Support ICU MessageFormat

rxaviers commented 10 years ago

PR: #321

Globalize.formatMessage() should support Message Format as in ICU.

Globalize.loadMessages({
  "en": {
    like: "{count, plural, offset:1" +
      "   =0 {Be the first to like this}" +
      "   =1 {You liked this}" +
      "  one {You and someone else liked this}" +
      "other {You and # others liked this}" +
      "}",
    task: "You have {count, plural," +
      "  one {one task}" +
      "other {# tasks}" +
      "} remaining"
  }
});

var en = new Globalize( "en" );

en.formatMessage( "task", { count: 0 } ); // You have 0 tasks.
en.formatMessage( "task", { count: 1 } ); // You have 1 task.

var likeFormatter = en.messageFormatter( "like" );

[ 0, 1, 2, 3 ].map(function( count ) {
  return taskFormatter({ count: count });
});
// [
//   "Be the first to like this",
//   "You liked this",
//   "You and someone else liked this",
//   "You and 2 others liked this"
// ]

For background purposes...

The original issue has been opened as "Basic .formatMessage()". The goal was to discuss whether or not we should implement a basic .formatMessage() that would reside in globalize.js (core). For a MessageFormat extension, one would load globalize/message.js module.

The discussion here has diverged into Message Format specifics... Considering this discussion has great value and the basic formatMessage has been implemented internally due to #251, I have renamed this issue to "Support MessageFormat".

Follow the original issue description:

We currently have two "message" functions: .loadTranslations( translationData ) and .translate( path ).

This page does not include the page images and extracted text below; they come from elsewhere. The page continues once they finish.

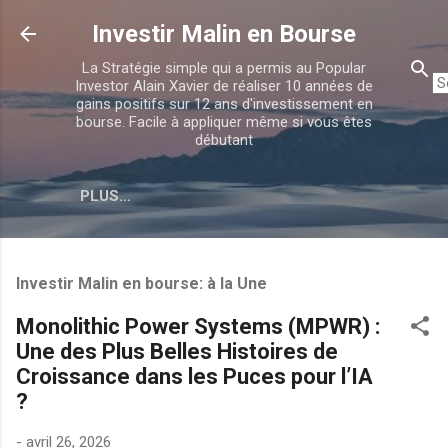
Accéder au contenu principal
Investir Malin en Bourse
La Stratégie simple qui a permis au Popular
Investor Alain Xavier de réaliser 10 années de
gains positifs sur 12 ans d'investissement en
P
bourse. Facile à appliquer même si vous êtes
débutant
PLUS…
Investir Malin en bourse: à la Une
Monolithic Power Systems (MPWR) :
Une des Plus Belles Histoires de
Croissance dans les Puces pour l’IA
?
-
avril 26, 2026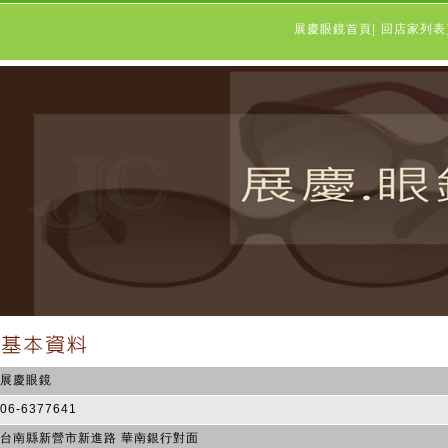
展慶眼鏡首頁
|
回店家列
展慶眼鏡
06-6377641
台南縣新營市新進路 華南銀行對面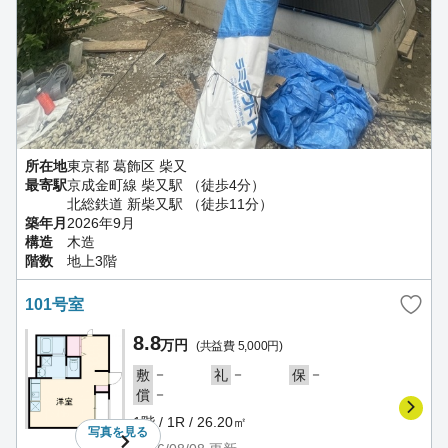
所在地
東京都 葛飾区 柴又
最寄駅
京成金町線 柴又駅 （徒歩4分）
北総鉄道 新柴又駅 （徒歩11分）
築年月
2026年9月
構造
木造
階数
地上3階
101号室
8.8
万円
(共益費 5,000円)
－
－
－
敷
礼
保
－
償
1階 / 1R / 26.20㎡
写真を
見る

While they're useful for translations, it doesn't provide any value for formatting messages, eg. variable replacements, plural or select formatting.

:smile:

Globalize( "en" ).translate( "bye" ); // bye
Globalize( "pt" ).translate( "bye" ); // tchau
// Obviously, considering the appropriate translate values have been loaded.

:sob:

Globalize.???( "{0} seconds", 4 ); // 4 seconds
Globalize.???( "{0, plural, one {{0} second} other {{0} seconds}}", 4 ); // 4 seconds
Globalize.???( "{0, select, male {He} female {She}} waited for {1, plural, one {{1} second} other {{1} seconds}}", 4 ); // He waited for 4 seconds

Plural and select formatting requires a parser. But, the variable replacement of the 4 seconds example is easily implementable and is needed in several parts of CLDR.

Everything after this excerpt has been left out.